Les tenants du luddisme originel cassait des métiers à tisser ; le luddisme contemporain s’attaque à l’automatisation de la pensée, à la standardisation des styles et à la présomption qu’une réponse rapide vaut mieux qu’un effort intellectuel.
Ce néoluddisme est d’autant plus intéressant qu’il provient souvent de jeunes très qualifiés, c’est-à-dire de personnes dont le capital scolaire et culturel repose sur la maîtrise d’une écriture, d’un raisonnement, d’une distinction. Leur refus de l’IA n’est donc pas un refus de principe de la modernité ; c’est une défense d’un mode de production du savoir où l’on apprend encore en butant, en reformulant, en cherchant, en doutant.
Le rapport du Conseil du numérique fournit ici un arrière-plan décisif. Il défend l’idée que les outils numériques ne sont pas neutres et qu’ils peuvent soit épuiser l’attention, soit l’émanciper selon les usages, les cadres et les finalités qu’on leur assigne. Dans cette logique, dire non à certains usages de l’IA revient à réclamer une autre économie du temps mental, plus lente, plus située, plus humaine.
Conflit de valeur
Ce qui se joue dépasse largement la question de l’outil. Derrière le refus de ChatGPT ou des détecteurs se profile une querelle sur la valeur du travail intellectuel. Si produire un texte devient trivial, qu’est-ce qui mérite encore reconnaissance ? Si l’on soupçonne tout le monde, comment maintenir une relation de confiance ? Si la machine rédige, corrige, résume et suggère, que reste-t-il de l’apprentissage en tant que moyen de transformation personnelle ?

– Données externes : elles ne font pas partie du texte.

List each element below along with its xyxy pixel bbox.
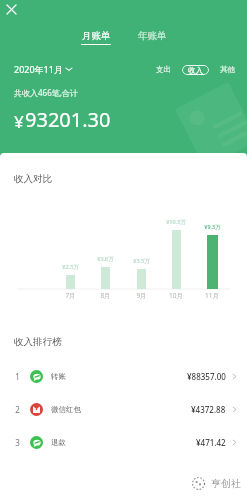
staticText: 收入 bbox=[188, 66, 203, 75]
button[interactable]: 其他 bbox=[218, 63, 237, 76]
button[interactable]: 月账单 bbox=[79, 30, 113, 45]
staticText: 2 bbox=[15, 404, 20, 415]
staticText: 退款 bbox=[51, 438, 66, 447]
button[interactable]: 1 bbox=[0, 360, 247, 393]
staticText: 2020年11月 bbox=[14, 63, 63, 75]
staticText: 亨创社 bbox=[211, 477, 241, 490]
staticText: 93201.30 bbox=[25, 106, 111, 133]
button[interactable]: 年账单 bbox=[135, 30, 169, 45]
staticText: 3 bbox=[15, 437, 20, 448]
staticText: 共收入466笔,合计 bbox=[14, 87, 78, 98]
staticText: ¥3.5万 bbox=[133, 257, 150, 265]
staticText: ¥3.6万 bbox=[97, 255, 114, 263]
staticText: 收入对比 bbox=[14, 173, 52, 185]
button[interactable]: 2020年11月 bbox=[14, 63, 72, 75]
staticText: ¥2.3万 bbox=[62, 263, 79, 271]
staticText: ¥4372.88 bbox=[191, 404, 226, 415]
button[interactable]: 收入 bbox=[182, 65, 209, 75]
staticText: 微信红包 bbox=[51, 405, 81, 414]
button[interactable]: 2 bbox=[0, 393, 247, 426]
staticText: 月账单 bbox=[82, 30, 111, 42]
staticText: ¥10.5万 bbox=[166, 218, 186, 226]
staticText: 年账单 bbox=[138, 30, 167, 42]
staticText: 支出 bbox=[156, 65, 171, 74]
staticText: 8月 bbox=[100, 291, 111, 300]
button[interactable]: Close bbox=[2, 0, 20, 18]
staticText: 11月 bbox=[205, 291, 219, 300]
staticText: 收入排行榜 bbox=[14, 336, 62, 348]
staticText: 10月 bbox=[169, 291, 183, 300]
staticText: 9月 bbox=[136, 291, 147, 300]
staticText: 7月 bbox=[65, 291, 76, 300]
staticText: ¥88357.00 bbox=[187, 371, 226, 382]
staticText: 1 bbox=[15, 371, 20, 382]
staticText: 转账 bbox=[51, 372, 66, 381]
staticText: ¥471.42 bbox=[196, 437, 226, 448]
staticText: ¥ bbox=[14, 110, 24, 133]
button[interactable]: 支出 bbox=[154, 63, 173, 76]
button[interactable]: 3 bbox=[0, 426, 247, 459]
staticText: ¥9.3万 bbox=[204, 223, 221, 231]
staticText: 其他 bbox=[220, 65, 235, 74]
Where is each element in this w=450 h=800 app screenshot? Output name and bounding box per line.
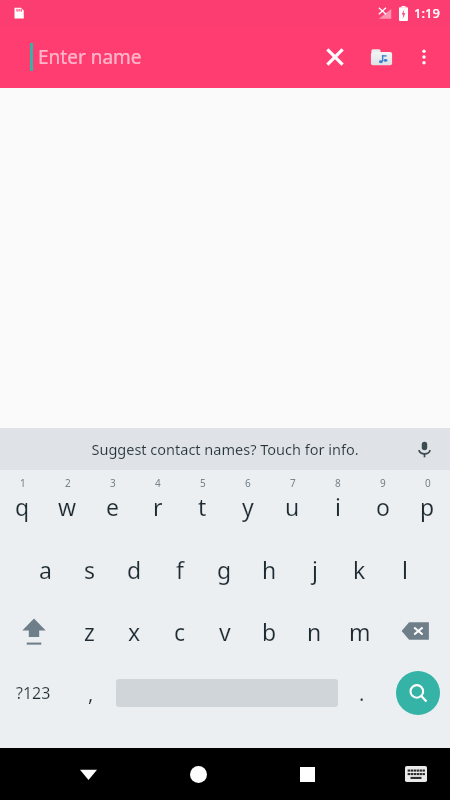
button[interactable]: Home (170, 748, 226, 800)
staticText: 7 (290, 476, 296, 490)
button[interactable]: Recent apps (279, 748, 335, 800)
button[interactable]: g (202, 538, 247, 600)
button[interactable]: Shift (0, 600, 67, 662)
button[interactable]: Backspace (382, 600, 450, 662)
button[interactable]: f (157, 538, 202, 600)
button[interactable]: n (292, 600, 337, 662)
staticText: k (353, 554, 366, 585)
button[interactable]: c (157, 600, 202, 662)
staticText: f (176, 554, 184, 585)
button[interactable]: Hide keyboard (60, 748, 116, 800)
staticText: Suggest contact names? Touch for info. (91, 439, 359, 459)
button[interactable]: 6 (225, 470, 270, 538)
button[interactable]: x (112, 600, 157, 662)
staticText: e (106, 491, 119, 522)
staticText: , (88, 680, 94, 707)
staticText: 0 (425, 476, 431, 490)
staticText: c (174, 616, 186, 647)
staticText: r (153, 491, 163, 522)
button[interactable]: 4 (135, 470, 180, 538)
button[interactable]: z (67, 600, 112, 662)
staticText: 6 (245, 476, 251, 490)
button[interactable]: Search (386, 662, 450, 724)
staticText: w (58, 491, 77, 522)
staticText: 9 (380, 476, 386, 490)
staticText: q (15, 491, 30, 522)
button[interactable]: Enter name (30, 43, 142, 71)
staticText: 3 (110, 476, 116, 490)
button[interactable]: Music folder (358, 34, 404, 80)
staticText: h (262, 554, 277, 585)
button[interactable]: ?123 (0, 662, 66, 724)
button[interactable]: 2 (45, 470, 90, 538)
staticText: t (198, 491, 207, 522)
staticText: a (39, 554, 52, 585)
staticText: b (262, 616, 277, 647)
staticText: 4 (155, 476, 161, 490)
button[interactable]: 1 (0, 470, 45, 538)
staticText: m (349, 616, 371, 647)
button[interactable]: More options (404, 37, 444, 77)
staticText: d (127, 554, 142, 585)
staticText: u (285, 491, 300, 522)
button[interactable]: l (382, 538, 427, 600)
button[interactable]: s (67, 538, 112, 600)
staticText: 1:19 (414, 4, 440, 22)
staticText: l (402, 554, 408, 585)
button[interactable]: b (247, 600, 292, 662)
button[interactable]: j (292, 538, 337, 600)
staticText: z (84, 616, 95, 647)
staticText: x (128, 616, 141, 647)
button[interactable]: 9 (360, 470, 405, 538)
button[interactable]: 0 (405, 470, 450, 538)
button[interactable]: h (247, 538, 292, 600)
button[interactable]: 3 (90, 470, 135, 538)
button[interactable]: 7 (270, 470, 315, 538)
button[interactable]: Voice input (406, 431, 442, 467)
staticText: 2 (65, 476, 71, 490)
staticText: 5 (200, 476, 206, 490)
staticText: v (219, 616, 231, 647)
staticText: . (359, 680, 365, 707)
staticText: o (376, 491, 390, 522)
button[interactable]: m (337, 600, 382, 662)
button[interactable]: Clear (312, 34, 358, 80)
staticText: Enter name (38, 44, 142, 70)
staticText: y (242, 491, 254, 522)
staticText: j (312, 554, 318, 585)
staticText: g (217, 554, 232, 585)
button[interactable]: k (337, 538, 382, 600)
staticText: s (84, 554, 96, 585)
button[interactable]: Suggest contact names? Touch for info. (91, 428, 359, 470)
staticText: i (335, 491, 341, 522)
button[interactable]: d (112, 538, 157, 600)
button[interactable]: a (23, 538, 67, 600)
button[interactable]: v (202, 600, 247, 662)
button[interactable]: . (338, 662, 386, 724)
staticText: 8 (335, 476, 341, 490)
staticText: 1 (20, 476, 26, 490)
button[interactable]: 5 (180, 470, 225, 538)
button[interactable]: Switch keyboard (388, 748, 444, 800)
staticText: ?123 (16, 682, 51, 704)
staticText: n (307, 616, 322, 647)
button[interactable]: 8 (315, 470, 360, 538)
staticText: p (420, 491, 435, 522)
button[interactable]: , (66, 662, 116, 724)
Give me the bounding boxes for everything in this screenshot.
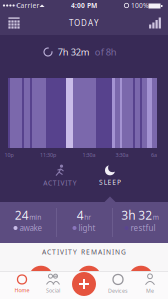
staticText: SLEEP (99, 178, 121, 187)
button[interactable]: Trends (145, 13, 165, 33)
staticText: 24 (15, 207, 29, 223)
button[interactable]: Me (135, 271, 165, 297)
staticText: Carrier (16, 1, 40, 10)
button[interactable]: Calendar (4, 13, 24, 33)
staticText: 3:30a (116, 152, 128, 159)
staticText: of 8h (95, 46, 117, 58)
staticText: min (29, 213, 41, 222)
button[interactable]: ACTIVITY (32, 160, 88, 192)
staticText: 7h 32m (58, 46, 90, 58)
staticText: hr (84, 213, 91, 222)
staticText: 100% (131, 1, 149, 10)
staticText: ACTIVITY REMAINING (42, 248, 126, 256)
staticText: 6a (151, 152, 157, 159)
staticText: 11:30p (40, 152, 56, 159)
button[interactable]: SLEEP (85, 160, 135, 192)
staticText: 10p (4, 152, 14, 159)
button[interactable]: Home (7, 271, 37, 297)
staticText: ACTIVITY (43, 179, 77, 188)
staticText: Home (14, 287, 30, 294)
staticText: 1:30a (82, 152, 96, 159)
button[interactable]: Social (38, 271, 68, 297)
staticText: light (78, 223, 96, 233)
staticText: m (153, 213, 159, 222)
button[interactable]: Log activity (72, 272, 96, 296)
staticText: Social (46, 287, 60, 294)
staticText: Me (146, 287, 154, 294)
staticText: TODAY (69, 18, 99, 28)
staticText: 3h 32 (121, 207, 152, 223)
staticText: 4 (77, 207, 84, 223)
staticText: 4:00 PM (71, 1, 97, 10)
button[interactable]: Devices (103, 271, 133, 297)
staticText: Devices (108, 287, 128, 294)
staticText: restful (130, 223, 156, 233)
staticText: awake (20, 223, 42, 233)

Les étudiant·es protestataires et les dissident·es de l’IA ne défendent pas seulement leur confort. Ils défendent un régime de formation où l’on n’abolit pas l’effort au nom de l’efficacité. Leur geste dit quelque chose de plus large : le savoir n’est pas une simple production de résultats, c’est une discipline du temps, de l’attention et de la responsabilité.
Une révolte discrètement majeure
La nouveauté de cette révolte tient à son caractère discret mais systémique. Elle ne prend pas la forme d’un grand mouvement centralisé, mais d’une série de refus ponctuels : refuser un détecteur, désactiver un outil, contester une voix artificielle, revendiquer une copie écrite à la main, réapprendre à produire sans assistance immédiate.
C’est peut-être cela, au fond, le signe le plus net d’un nouvel âge luddiste. Non pas la rupture spectaculaire avec la technique, mais une multiplication de gestes de limitation, de tri et de reprise en main. Une jeunesse qualifiée, loin de s’abandonner aveuglément à l’IA, commence à en mesurer les coûts cognitifs, symboliques, politiques et… sociaux. Et c’est précisément parce qu’elle connaît bien l’outil qu’elle peut aujourd’hui lui opposer une résistance crédible.